Diário do Comércio, 4 de julho de 2005

Continua dando encrenca a decisão da Suprema Corte americana que na semana passada permitiu desapriopriar residências em favor de grandes projetos de desenvolvimento encabeçados por empresas privadas. Os juízes que a aprovaram estão sendo chamados de “Robin Hoods ao contrário”, porque tiraram os bens dos pobres para dá-los à aliança do Estado voraz com empresas oportunistas, e por toda parte ganha apoio a campanha “Tire as Mãos da Minha Casa”, lançada pela ONG Institute for Justice. Uma advogada do grupo, Dana Berliner, disse; “O povo americano está furioso com essa sentença, mas ainda tem meios de fazer alguma coisa contra ela.”

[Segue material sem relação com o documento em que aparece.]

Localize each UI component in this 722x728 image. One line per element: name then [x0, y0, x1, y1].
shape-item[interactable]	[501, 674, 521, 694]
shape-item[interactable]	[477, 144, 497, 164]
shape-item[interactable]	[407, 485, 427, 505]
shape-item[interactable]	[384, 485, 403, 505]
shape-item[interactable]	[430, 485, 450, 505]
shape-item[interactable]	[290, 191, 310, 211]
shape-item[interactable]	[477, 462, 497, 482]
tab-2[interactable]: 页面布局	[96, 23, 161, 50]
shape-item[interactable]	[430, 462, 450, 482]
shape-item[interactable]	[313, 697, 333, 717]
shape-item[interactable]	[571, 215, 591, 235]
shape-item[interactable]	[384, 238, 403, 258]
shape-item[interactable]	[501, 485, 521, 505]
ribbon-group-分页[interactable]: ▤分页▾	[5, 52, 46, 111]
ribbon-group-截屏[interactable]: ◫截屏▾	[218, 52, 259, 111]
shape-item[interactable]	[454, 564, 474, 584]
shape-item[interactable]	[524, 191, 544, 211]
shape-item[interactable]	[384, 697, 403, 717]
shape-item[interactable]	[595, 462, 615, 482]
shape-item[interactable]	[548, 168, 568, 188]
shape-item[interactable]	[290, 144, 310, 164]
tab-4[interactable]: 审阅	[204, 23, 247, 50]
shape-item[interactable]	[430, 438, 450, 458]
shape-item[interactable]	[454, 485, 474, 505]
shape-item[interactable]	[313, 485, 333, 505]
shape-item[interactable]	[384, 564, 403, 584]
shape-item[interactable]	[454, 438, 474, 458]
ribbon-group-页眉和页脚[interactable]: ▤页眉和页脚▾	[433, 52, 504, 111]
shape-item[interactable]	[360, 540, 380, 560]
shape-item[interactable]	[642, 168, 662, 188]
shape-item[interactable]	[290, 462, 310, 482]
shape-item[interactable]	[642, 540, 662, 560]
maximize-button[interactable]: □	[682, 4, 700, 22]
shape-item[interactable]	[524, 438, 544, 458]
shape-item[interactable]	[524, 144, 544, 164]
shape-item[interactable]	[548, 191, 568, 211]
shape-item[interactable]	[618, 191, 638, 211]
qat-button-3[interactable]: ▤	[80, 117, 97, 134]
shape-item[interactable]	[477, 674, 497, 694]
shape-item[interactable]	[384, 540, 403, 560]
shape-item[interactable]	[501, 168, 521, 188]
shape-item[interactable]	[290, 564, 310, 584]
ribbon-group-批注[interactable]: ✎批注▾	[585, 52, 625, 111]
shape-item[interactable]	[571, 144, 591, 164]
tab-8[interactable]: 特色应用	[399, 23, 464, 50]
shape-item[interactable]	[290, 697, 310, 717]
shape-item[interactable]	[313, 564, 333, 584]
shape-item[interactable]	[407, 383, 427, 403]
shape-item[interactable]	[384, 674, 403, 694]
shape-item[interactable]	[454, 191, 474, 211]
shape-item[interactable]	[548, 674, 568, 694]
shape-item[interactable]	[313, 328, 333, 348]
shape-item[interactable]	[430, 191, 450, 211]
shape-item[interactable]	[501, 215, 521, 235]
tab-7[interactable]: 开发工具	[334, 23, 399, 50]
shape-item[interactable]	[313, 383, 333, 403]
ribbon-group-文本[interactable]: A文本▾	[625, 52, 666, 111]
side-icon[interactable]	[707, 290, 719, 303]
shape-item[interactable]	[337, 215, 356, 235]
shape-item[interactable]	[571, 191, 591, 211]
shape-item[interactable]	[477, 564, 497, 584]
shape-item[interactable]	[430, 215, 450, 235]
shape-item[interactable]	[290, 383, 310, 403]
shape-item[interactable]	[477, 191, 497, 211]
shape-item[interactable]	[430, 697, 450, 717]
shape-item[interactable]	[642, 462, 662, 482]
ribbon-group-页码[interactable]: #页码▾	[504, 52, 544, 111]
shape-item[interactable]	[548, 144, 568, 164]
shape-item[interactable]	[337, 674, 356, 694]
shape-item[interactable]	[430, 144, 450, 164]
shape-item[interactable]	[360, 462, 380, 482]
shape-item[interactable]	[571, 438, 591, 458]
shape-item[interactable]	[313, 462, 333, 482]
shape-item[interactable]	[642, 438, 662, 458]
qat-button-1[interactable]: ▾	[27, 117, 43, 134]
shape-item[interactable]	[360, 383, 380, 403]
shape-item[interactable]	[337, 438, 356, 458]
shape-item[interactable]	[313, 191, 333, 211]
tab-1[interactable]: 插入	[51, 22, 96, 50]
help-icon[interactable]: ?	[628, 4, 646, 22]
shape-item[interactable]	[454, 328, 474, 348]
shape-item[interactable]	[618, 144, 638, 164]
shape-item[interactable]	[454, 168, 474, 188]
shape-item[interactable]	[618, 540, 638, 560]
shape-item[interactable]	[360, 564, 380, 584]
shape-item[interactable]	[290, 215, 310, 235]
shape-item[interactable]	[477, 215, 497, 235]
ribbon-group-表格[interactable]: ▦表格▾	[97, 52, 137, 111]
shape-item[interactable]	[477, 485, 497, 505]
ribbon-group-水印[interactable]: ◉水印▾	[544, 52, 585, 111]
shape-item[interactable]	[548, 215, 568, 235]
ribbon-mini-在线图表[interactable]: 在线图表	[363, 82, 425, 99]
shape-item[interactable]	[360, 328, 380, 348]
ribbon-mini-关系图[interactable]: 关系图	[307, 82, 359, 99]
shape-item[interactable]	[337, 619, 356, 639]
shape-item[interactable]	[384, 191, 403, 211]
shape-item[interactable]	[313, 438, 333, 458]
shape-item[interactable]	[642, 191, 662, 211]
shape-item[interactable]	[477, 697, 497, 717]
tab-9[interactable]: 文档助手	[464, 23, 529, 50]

Coincidência ou não, a juíza Sandra Day O’Connor, que votou contra a decisão, pediu aposentadoria justamente quinta-feira passada. A essa altura, pode parecer estranho, mas os conservadores estão festejando. Numa entrevista coletiva sexta-feira à noite,Tony Perkins, presidente do Family Research Council, um influente think-tank empenhado na defesa dos valores americanos tradicionais, explicou que a saída da dra. O’Connor dá ao presidente Bush a oportunidade de começar a cumprir sua promessa de nomear juízes mais afinados com os conservadores. Foi com intenção idêntica que Ronald Reagan nomeou a dra. O’Connor em 1981, mas ela acabou namorando com os “liberals” e só se redimiu na semana passada, quando tomou posição firme a favor da propriedade privada.

Não é possível entender nada da política americana sem tirar da cabeça os estereótipos consagrados da mídia brasileira que identificam os conservadores com o grande capital e os “progressistas” do Partido Democrata com as causas populares. Para saber a quem um partido serve, é preciso descobrir quem o sustenta. No Partido Democrata, três quartos do dinheiro de campanha vêm de milionários, só o quarto restante dos pequenos contribuintes. A proporção é exatamente inversa no Partido Republicano. O símbolo mais eloqüente dessa diferença é que na Suprema Corte os dois representantes máximos do conservadorismo são justamente Clarence Thomas e Anthony Scalia, um negro e um filho de imigrantes italianos, enquanto os herdeiros das famílias tradicionais de Nova York e da Filadélfia se alinham com a esquerda politicamente correta.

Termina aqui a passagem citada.